Showing posts with label Essex. Show all posts
Showing posts with label Essex. Show all posts

Sunday, 7 November 2010

Misinformation about home education

Apropos of the talks taking place between Graham Stuart MP, Chair of the Children, Schools and Families select committee and a group of home educators, it was suggested that it would be a good idea to identify local authorities who were behaving as though Schedule 1 of the Children, Schools and Families Bill had actually been passed. On a national list, somebody put forward Essex as an example of such an LA, on the grounds that they say of home education on their website:

' The LA has a duty in law to monitor that children who are `educated otherwise
than at school' receive suitable education. If the LA is not satisfied with the
arrangements made by any parent for their child's education, there are legal
requirements on both the authority and the parent.'

Now the claim that they have a 'duty in law' to monitor that children being educated at home are receiving a suitable education is, to say the least of it, a little dubious. However, is it worth getting worked up about? Is it really any worse than putting a statement like 'Trespassers will be prosecuted' on a notice board? After all, that's not true either, but nobody usually rushes round getting worked up about legal fictions of that sort. Should parents in Essex be trying to get barristers from London and busybodies from Wales to trot down to Colchester and try to get Essex to change their website? The fact is that most parents, both in Essex and elsewhere, seem to be reasonably satisfied with their relationship with the local authority. True, some individuals have had difficulties with certain local authorities, but even in the area covered by some of the supposedly worst local authorities, those at loggerheads with the council seem to be very much in a minority. The average local authority might know of five hundred or so home educating parents and only a handful are fighting tooth and nail to avoid having a visit. It does not seem to be a widespread problem.

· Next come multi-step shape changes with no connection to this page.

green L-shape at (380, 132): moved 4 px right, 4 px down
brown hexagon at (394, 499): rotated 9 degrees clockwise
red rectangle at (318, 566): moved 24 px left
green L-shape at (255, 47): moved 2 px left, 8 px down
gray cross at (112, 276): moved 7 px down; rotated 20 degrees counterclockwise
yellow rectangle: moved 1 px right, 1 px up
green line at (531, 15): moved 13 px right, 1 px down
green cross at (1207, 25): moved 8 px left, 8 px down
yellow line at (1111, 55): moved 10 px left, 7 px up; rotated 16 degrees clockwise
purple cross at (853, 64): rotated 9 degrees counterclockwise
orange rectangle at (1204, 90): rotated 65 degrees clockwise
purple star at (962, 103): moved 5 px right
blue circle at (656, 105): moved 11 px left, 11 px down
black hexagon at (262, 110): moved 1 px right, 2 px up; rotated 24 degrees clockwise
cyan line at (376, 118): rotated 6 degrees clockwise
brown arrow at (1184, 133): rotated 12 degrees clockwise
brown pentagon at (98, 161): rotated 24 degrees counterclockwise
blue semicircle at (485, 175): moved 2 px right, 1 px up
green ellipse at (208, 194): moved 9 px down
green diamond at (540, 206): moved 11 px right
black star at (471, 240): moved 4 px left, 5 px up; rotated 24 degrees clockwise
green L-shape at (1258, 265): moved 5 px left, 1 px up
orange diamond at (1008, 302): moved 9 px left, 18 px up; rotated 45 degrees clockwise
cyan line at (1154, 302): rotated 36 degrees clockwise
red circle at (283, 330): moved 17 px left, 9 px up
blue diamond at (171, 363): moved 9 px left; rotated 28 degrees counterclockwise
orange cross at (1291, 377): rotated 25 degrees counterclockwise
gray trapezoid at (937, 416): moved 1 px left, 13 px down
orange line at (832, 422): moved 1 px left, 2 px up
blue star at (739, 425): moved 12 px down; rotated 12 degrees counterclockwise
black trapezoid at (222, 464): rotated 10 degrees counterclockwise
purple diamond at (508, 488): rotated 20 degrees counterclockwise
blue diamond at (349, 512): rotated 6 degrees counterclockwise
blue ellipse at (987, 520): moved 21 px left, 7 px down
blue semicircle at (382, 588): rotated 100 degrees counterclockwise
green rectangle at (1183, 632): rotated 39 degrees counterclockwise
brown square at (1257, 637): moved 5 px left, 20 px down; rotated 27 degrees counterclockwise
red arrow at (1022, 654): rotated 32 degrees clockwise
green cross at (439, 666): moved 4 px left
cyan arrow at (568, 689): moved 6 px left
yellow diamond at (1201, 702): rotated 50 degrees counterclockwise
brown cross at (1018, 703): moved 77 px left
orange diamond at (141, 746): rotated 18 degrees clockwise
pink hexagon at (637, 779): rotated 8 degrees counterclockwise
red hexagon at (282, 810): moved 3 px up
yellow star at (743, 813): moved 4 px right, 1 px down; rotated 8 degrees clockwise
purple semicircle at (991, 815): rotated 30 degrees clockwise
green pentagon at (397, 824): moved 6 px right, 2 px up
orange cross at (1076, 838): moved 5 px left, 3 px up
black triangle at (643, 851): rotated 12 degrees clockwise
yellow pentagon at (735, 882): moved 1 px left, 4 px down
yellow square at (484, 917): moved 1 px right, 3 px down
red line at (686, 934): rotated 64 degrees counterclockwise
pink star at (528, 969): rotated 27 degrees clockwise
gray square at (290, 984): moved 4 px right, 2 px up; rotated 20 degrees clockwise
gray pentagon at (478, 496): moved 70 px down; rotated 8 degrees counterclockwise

This does not mean that we should simply let local authorities say what they wish or impose outrageous restrictions upon home education. Although there is little sign that they are doing so currently, that does not mean to say that it will not happen in the future. That being so, it is very right and proper that parents keep an eye on their LA. There is another area where things need to be watched and that is the education and training of future employees of local authorities. I have noticed lately that as new textbooks on education and childcare are published, they tend to include more and more misleading statements about home education. Here is an example. Earlier this year Hodder Education published a new edition of Child Care and Education by Bruce et al . On page 402, we find a handy definition of Statutory Schooling. This is, and I quote:

'The age at which children are legally required to attend fulltime education, unless they have the agreement of the local authority that they will be home educated.'

I need hardly say that this is not true; the agreement of the local authority has nothing to do with the case. This is a standard textbook which is used on BTEC courses in childcare and education and is also read by trainee teachers and those working in nurseries. Anybody reading this textbook would gain the impression that it is necessary to have the agreement of the local authority before home education may take place.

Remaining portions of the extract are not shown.